• [Provided data]:
◆ ◆ ◆ ◆ ◆ ◆ ◆

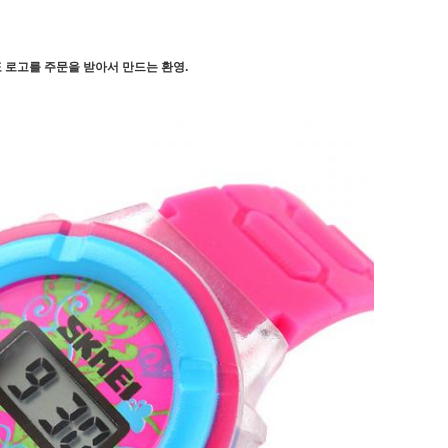
표 로고를 주문을 받아서 만드는 환영.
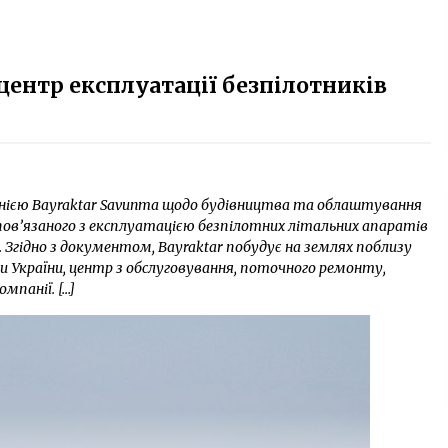
центр експлуатації безпілотників
нією Bayraktar Savunma щодо будівництва та облаштування
пов’язаного з експлуатацією безпілотних літальних апаратів
 Згідно з документом, Bayraktar побудує на землях поблизу
 України, центр з обслуговування, поточного ремонту,
мпанії. […]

◆ ◆ ◆ ◆ ◆ ◆ ◆

• [Description of the task]:
In the entries above, identify every line with the word "центр". Copy those lines.

• [Exercise response]:
центр експлуатації безпілотників
 України, центр з обслуговування, поточного ремонту,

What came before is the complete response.